Bounding box prediction data:
┌──
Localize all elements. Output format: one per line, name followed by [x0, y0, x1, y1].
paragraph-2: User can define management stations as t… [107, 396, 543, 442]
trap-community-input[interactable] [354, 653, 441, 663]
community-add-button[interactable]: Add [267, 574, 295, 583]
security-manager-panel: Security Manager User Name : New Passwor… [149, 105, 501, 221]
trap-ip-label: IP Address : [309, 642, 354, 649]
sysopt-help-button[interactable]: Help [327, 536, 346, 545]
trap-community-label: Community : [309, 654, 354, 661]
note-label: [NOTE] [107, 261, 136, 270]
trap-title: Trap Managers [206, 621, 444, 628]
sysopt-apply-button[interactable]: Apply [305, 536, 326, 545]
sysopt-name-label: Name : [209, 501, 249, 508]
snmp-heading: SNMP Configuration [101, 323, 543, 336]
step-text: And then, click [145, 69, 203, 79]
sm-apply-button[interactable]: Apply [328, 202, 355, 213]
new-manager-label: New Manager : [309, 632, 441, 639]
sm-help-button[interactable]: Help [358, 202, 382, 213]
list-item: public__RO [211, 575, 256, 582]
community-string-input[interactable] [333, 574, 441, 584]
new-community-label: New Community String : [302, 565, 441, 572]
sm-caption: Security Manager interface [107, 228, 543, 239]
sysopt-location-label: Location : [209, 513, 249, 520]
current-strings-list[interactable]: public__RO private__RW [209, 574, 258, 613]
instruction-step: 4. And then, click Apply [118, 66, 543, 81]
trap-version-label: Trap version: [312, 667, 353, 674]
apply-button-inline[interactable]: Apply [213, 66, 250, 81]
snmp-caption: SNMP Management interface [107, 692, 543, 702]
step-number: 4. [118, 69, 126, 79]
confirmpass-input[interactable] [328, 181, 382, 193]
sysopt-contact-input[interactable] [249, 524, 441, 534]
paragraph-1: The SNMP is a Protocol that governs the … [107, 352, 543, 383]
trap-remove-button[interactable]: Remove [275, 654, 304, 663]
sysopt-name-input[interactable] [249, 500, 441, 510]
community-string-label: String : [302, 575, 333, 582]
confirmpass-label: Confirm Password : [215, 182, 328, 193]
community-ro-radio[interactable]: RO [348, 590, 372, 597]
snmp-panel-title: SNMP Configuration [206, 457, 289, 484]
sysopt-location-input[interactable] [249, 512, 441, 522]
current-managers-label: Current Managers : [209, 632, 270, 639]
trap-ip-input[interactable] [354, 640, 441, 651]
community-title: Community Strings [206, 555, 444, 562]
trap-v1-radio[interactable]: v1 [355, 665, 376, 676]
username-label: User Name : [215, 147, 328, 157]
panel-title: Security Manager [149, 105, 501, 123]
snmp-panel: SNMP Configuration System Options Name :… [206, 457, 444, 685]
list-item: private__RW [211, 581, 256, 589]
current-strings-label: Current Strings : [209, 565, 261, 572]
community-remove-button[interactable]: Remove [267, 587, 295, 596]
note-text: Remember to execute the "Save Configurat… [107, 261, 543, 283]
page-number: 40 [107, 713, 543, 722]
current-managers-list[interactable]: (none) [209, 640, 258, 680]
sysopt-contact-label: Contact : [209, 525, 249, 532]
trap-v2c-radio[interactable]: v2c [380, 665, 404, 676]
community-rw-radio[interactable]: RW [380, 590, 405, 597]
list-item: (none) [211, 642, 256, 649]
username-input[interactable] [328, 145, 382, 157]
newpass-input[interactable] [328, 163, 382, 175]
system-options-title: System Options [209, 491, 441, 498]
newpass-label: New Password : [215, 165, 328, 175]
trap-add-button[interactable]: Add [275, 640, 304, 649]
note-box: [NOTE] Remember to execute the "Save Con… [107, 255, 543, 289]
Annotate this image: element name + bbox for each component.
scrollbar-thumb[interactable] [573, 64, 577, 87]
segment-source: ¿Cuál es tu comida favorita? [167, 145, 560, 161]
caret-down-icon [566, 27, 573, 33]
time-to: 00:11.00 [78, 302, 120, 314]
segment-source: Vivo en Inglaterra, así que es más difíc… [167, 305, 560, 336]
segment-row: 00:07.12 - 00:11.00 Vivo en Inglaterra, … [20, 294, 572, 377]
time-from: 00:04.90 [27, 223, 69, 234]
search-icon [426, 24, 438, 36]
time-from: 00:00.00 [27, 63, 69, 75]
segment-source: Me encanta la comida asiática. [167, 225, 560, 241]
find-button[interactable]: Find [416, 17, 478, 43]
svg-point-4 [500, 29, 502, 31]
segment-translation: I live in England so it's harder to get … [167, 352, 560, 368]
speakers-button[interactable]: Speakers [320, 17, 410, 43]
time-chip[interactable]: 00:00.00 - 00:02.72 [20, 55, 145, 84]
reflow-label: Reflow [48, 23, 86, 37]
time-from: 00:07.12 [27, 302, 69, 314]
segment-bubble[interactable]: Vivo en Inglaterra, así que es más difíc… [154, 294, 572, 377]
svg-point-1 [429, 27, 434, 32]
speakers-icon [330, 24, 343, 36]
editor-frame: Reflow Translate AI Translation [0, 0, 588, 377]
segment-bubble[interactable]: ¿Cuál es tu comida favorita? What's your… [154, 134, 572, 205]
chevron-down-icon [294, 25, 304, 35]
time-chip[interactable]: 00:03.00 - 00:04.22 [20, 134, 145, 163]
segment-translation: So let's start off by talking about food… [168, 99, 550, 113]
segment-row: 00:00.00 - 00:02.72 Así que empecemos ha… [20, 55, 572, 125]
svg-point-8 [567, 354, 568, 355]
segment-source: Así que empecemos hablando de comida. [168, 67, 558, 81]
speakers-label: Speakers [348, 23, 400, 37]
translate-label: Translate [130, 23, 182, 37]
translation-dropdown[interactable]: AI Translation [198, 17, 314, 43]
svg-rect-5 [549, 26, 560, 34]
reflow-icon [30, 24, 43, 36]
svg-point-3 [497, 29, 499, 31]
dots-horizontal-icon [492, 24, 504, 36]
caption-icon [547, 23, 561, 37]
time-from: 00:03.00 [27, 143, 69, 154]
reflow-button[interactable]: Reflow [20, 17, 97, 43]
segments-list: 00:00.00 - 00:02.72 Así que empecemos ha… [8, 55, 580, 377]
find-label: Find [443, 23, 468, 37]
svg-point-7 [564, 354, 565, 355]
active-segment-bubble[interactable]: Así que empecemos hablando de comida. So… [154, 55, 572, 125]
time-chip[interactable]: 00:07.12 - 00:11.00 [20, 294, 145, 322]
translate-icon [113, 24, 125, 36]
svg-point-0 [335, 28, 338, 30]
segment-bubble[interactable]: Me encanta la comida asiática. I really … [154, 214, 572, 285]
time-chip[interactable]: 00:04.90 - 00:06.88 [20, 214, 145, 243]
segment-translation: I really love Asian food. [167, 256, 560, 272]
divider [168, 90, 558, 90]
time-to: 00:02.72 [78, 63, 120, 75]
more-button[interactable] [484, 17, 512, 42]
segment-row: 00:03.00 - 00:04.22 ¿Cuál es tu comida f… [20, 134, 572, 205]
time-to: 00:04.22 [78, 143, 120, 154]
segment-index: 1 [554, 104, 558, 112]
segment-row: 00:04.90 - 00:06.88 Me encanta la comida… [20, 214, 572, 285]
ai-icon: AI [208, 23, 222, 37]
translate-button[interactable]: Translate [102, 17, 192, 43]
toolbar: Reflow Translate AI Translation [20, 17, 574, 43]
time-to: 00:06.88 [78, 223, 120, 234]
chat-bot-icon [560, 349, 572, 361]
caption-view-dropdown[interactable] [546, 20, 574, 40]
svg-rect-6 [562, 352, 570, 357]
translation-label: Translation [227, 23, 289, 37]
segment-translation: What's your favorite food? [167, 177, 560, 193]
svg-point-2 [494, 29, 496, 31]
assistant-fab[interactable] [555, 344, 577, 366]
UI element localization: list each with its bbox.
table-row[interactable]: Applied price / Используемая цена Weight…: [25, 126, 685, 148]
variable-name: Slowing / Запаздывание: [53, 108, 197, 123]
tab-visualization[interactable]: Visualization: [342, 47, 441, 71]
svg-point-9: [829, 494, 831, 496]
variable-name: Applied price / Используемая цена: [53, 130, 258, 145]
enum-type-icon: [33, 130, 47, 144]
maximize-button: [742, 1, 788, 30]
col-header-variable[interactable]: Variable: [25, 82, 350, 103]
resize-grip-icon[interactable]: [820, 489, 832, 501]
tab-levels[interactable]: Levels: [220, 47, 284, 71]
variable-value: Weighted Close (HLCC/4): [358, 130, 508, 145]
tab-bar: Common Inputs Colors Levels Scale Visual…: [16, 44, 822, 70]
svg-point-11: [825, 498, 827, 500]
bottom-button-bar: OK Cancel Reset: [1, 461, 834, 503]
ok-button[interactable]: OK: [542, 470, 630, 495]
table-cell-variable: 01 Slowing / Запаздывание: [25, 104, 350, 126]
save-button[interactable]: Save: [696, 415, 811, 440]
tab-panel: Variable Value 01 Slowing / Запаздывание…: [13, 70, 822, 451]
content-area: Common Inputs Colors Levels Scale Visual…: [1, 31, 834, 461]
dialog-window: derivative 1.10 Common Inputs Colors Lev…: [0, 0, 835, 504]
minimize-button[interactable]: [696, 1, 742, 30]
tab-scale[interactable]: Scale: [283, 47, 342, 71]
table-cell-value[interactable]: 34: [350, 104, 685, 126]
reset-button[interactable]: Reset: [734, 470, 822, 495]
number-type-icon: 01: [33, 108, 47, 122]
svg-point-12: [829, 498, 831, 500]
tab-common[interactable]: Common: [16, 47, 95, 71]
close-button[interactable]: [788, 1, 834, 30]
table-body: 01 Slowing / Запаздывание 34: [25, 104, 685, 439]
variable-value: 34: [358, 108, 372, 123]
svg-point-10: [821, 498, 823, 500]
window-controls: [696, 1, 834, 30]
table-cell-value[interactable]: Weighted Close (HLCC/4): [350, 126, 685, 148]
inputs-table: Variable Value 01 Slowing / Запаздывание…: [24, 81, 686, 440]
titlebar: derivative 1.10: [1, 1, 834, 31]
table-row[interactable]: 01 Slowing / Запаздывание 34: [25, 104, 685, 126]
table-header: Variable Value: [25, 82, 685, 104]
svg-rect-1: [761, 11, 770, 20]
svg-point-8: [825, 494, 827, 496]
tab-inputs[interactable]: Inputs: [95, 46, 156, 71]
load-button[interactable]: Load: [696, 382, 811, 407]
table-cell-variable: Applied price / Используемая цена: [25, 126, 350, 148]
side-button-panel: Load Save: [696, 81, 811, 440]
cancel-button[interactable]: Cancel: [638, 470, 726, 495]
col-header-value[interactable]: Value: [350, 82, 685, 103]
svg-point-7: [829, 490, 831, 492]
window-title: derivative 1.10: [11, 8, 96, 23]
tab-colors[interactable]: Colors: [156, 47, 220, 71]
└──
* [Problem description]
Each line of the data in which the string "speakers" appears needs to be copied.

* [Response to this task]
speakers-button[interactable]: Speakers [320, 17, 410, 43]
speakers-icon [330, 24, 343, 36]
speakers-label: Speakers [348, 23, 400, 37]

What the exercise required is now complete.